Mozes Adams

Personal information
- Full name: Moses Adams
- Date of birth: 21 July 1988 (age 38)
- Place of birth: Saminaka, Kaduna State, Nigeria
- Height: 1.89 m (6 ft 2 in)
- Position: Central midfielder

Team information
- Current team: Ironi Tiberias

Senior career*
- Years: Team / Apps / (Gls)
- 2004–2007: Ranchers Bees
- 2007–2012: KVC Westerlo / 70 / (1)
- 2013–2014: R. Cappellen F.C. / 17 / (0)
- 2015–: Ironi Tiberias / 4 / (0)

International career
- 2007: Nigeria U-20 / 5 / (0)

= Mozes Adams =

Nigerian footballer

Mozes Adams (born 21 July 1988 in Saminaka, southern Kaduna State, Nigeria) is a Nigerian footballer. Adams plays in the central midfield and last played for KVC Westerlo in Belgium.

== Career ==
He moved on 2 January 2007 from Ranchers Bees to K.V.C. Westerlo.
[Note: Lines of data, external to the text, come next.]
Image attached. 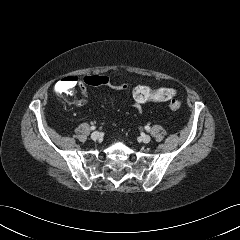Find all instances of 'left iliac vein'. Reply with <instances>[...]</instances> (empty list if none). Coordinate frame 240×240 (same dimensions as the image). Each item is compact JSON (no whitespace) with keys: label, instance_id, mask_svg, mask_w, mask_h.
Returning a JSON list of instances; mask_svg holds the SVG:
<instances>
[{"label":"left iliac vein","instance_id":"1","mask_svg":"<svg viewBox=\"0 0 240 240\" xmlns=\"http://www.w3.org/2000/svg\"><path fill=\"white\" fill-rule=\"evenodd\" d=\"M141 140L144 142V143H149L151 141V137L149 135H142L141 136Z\"/></svg>","mask_w":240,"mask_h":240}]
</instances>
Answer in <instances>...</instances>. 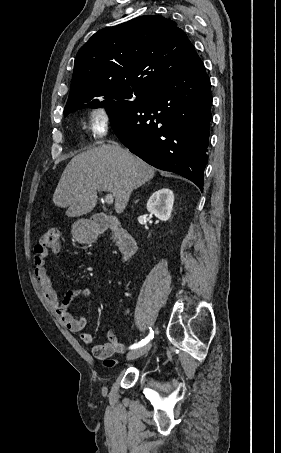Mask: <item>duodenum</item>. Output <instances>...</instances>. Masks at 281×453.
Masks as SVG:
<instances>
[{
    "label": "duodenum",
    "mask_w": 281,
    "mask_h": 453,
    "mask_svg": "<svg viewBox=\"0 0 281 453\" xmlns=\"http://www.w3.org/2000/svg\"><path fill=\"white\" fill-rule=\"evenodd\" d=\"M91 230L94 236H98L99 234L110 230L113 233L121 254L125 258L131 257L137 250V243L134 237L127 230H125L116 219L110 217L94 218Z\"/></svg>",
    "instance_id": "duodenum-1"
}]
</instances>
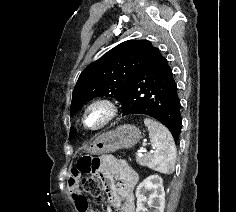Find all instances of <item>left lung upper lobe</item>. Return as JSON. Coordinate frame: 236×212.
Wrapping results in <instances>:
<instances>
[{"instance_id": "5c2ea615", "label": "left lung upper lobe", "mask_w": 236, "mask_h": 212, "mask_svg": "<svg viewBox=\"0 0 236 212\" xmlns=\"http://www.w3.org/2000/svg\"><path fill=\"white\" fill-rule=\"evenodd\" d=\"M149 44L147 40L125 41L88 65L80 74L73 90L70 113L75 114L94 97H114L120 102L134 79ZM75 136L76 130L71 128L69 139Z\"/></svg>"}]
</instances>
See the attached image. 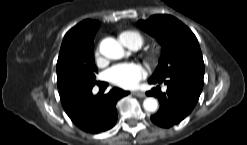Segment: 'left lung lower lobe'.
<instances>
[{"label": "left lung lower lobe", "mask_w": 247, "mask_h": 145, "mask_svg": "<svg viewBox=\"0 0 247 145\" xmlns=\"http://www.w3.org/2000/svg\"><path fill=\"white\" fill-rule=\"evenodd\" d=\"M149 83L167 85L166 93L159 91V87L146 92L160 102L159 111L151 117L152 122L165 128L181 122L193 110L203 88V78L182 73L161 80L149 79Z\"/></svg>", "instance_id": "obj_1"}]
</instances>
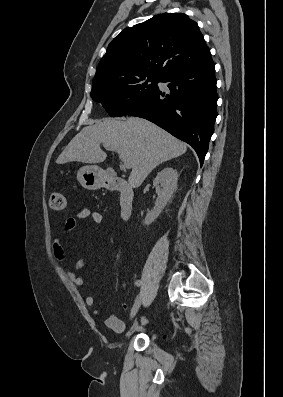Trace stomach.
Here are the masks:
<instances>
[{
    "label": "stomach",
    "instance_id": "obj_1",
    "mask_svg": "<svg viewBox=\"0 0 283 397\" xmlns=\"http://www.w3.org/2000/svg\"><path fill=\"white\" fill-rule=\"evenodd\" d=\"M107 173L96 165L81 167L77 172L79 183L88 190H97L105 185Z\"/></svg>",
    "mask_w": 283,
    "mask_h": 397
}]
</instances>
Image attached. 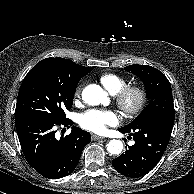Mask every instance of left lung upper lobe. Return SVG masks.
Wrapping results in <instances>:
<instances>
[{
	"label": "left lung upper lobe",
	"mask_w": 194,
	"mask_h": 194,
	"mask_svg": "<svg viewBox=\"0 0 194 194\" xmlns=\"http://www.w3.org/2000/svg\"><path fill=\"white\" fill-rule=\"evenodd\" d=\"M124 69L142 79L149 103L133 122L123 128L132 127L139 119L148 115L174 112L171 85L161 71L151 66L137 64L129 65Z\"/></svg>",
	"instance_id": "obj_1"
}]
</instances>
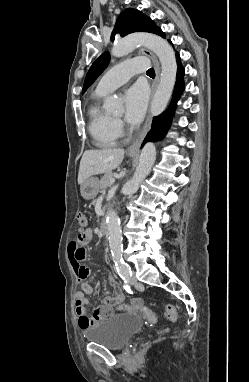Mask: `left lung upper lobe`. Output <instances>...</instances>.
Segmentation results:
<instances>
[{"mask_svg":"<svg viewBox=\"0 0 249 382\" xmlns=\"http://www.w3.org/2000/svg\"><path fill=\"white\" fill-rule=\"evenodd\" d=\"M133 32H151L165 38L161 29H159L149 17L136 9L128 8L119 15L115 28L111 34V40H114L117 33H120L121 36H126ZM109 61L110 55L105 52L92 64L85 78L83 92H85L105 70Z\"/></svg>","mask_w":249,"mask_h":382,"instance_id":"1","label":"left lung upper lobe"}]
</instances>
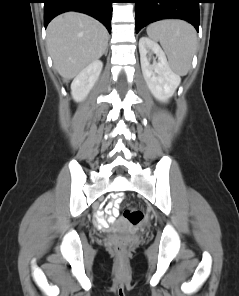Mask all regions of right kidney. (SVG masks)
<instances>
[{
    "label": "right kidney",
    "instance_id": "1",
    "mask_svg": "<svg viewBox=\"0 0 239 296\" xmlns=\"http://www.w3.org/2000/svg\"><path fill=\"white\" fill-rule=\"evenodd\" d=\"M102 68V61H93L74 78L71 84V95L74 101L81 102L88 96L98 81Z\"/></svg>",
    "mask_w": 239,
    "mask_h": 296
}]
</instances>
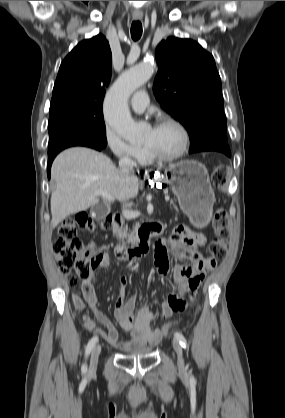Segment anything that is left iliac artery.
I'll use <instances>...</instances> for the list:
<instances>
[{"mask_svg": "<svg viewBox=\"0 0 285 418\" xmlns=\"http://www.w3.org/2000/svg\"><path fill=\"white\" fill-rule=\"evenodd\" d=\"M174 337L180 342V344L183 348H185V349L188 348L187 340L182 333L175 332Z\"/></svg>", "mask_w": 285, "mask_h": 418, "instance_id": "1", "label": "left iliac artery"}]
</instances>
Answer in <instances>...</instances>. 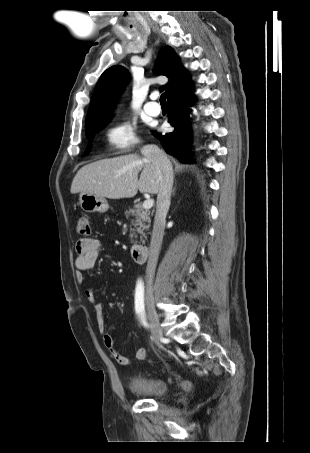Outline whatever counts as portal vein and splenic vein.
Listing matches in <instances>:
<instances>
[{"label": "portal vein and splenic vein", "instance_id": "obj_1", "mask_svg": "<svg viewBox=\"0 0 310 453\" xmlns=\"http://www.w3.org/2000/svg\"><path fill=\"white\" fill-rule=\"evenodd\" d=\"M153 203H154V201L152 199H147L143 203V208L145 210H149V209H151L153 207Z\"/></svg>", "mask_w": 310, "mask_h": 453}]
</instances>
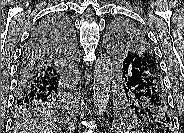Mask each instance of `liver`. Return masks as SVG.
Returning <instances> with one entry per match:
<instances>
[{
    "label": "liver",
    "mask_w": 184,
    "mask_h": 133,
    "mask_svg": "<svg viewBox=\"0 0 184 133\" xmlns=\"http://www.w3.org/2000/svg\"><path fill=\"white\" fill-rule=\"evenodd\" d=\"M23 133H60V128L47 119H36L22 125Z\"/></svg>",
    "instance_id": "liver-1"
}]
</instances>
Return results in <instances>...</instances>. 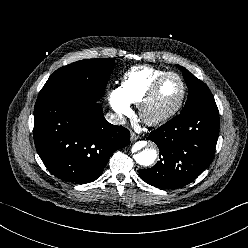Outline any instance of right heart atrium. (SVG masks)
Segmentation results:
<instances>
[{"label":"right heart atrium","mask_w":248,"mask_h":248,"mask_svg":"<svg viewBox=\"0 0 248 248\" xmlns=\"http://www.w3.org/2000/svg\"><path fill=\"white\" fill-rule=\"evenodd\" d=\"M109 103L113 111L120 117L129 116L131 114V105L124 96L120 87L114 88L109 93Z\"/></svg>","instance_id":"obj_1"}]
</instances>
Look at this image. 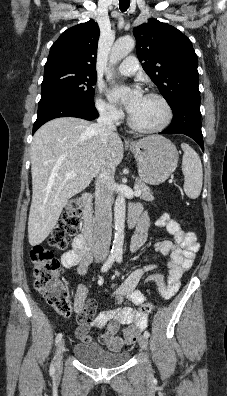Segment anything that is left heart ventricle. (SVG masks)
I'll list each match as a JSON object with an SVG mask.
<instances>
[{
	"label": "left heart ventricle",
	"mask_w": 227,
	"mask_h": 396,
	"mask_svg": "<svg viewBox=\"0 0 227 396\" xmlns=\"http://www.w3.org/2000/svg\"><path fill=\"white\" fill-rule=\"evenodd\" d=\"M131 116L138 125L152 127L163 121L165 111L158 100L145 96Z\"/></svg>",
	"instance_id": "b2bd125f"
}]
</instances>
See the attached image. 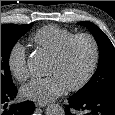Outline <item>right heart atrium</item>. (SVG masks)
Returning <instances> with one entry per match:
<instances>
[{
    "mask_svg": "<svg viewBox=\"0 0 115 115\" xmlns=\"http://www.w3.org/2000/svg\"><path fill=\"white\" fill-rule=\"evenodd\" d=\"M7 64L12 76L17 81L25 82L29 78L26 49L21 43H15L11 47Z\"/></svg>",
    "mask_w": 115,
    "mask_h": 115,
    "instance_id": "right-heart-atrium-1",
    "label": "right heart atrium"
}]
</instances>
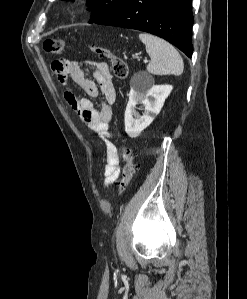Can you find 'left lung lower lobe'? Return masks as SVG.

In summer 2012 was released by Westerlo and trained with R. Cappellen F.C. After a season with knee problems, signed first in summer 2013 for R. Cappellen F.C. in January 2015 moses joined to club Ironi Tiberias from Israel.

== International career ==
Adams was member of the Nigeria U-20 at 2007 FIFA U-20 World Cup in Canada.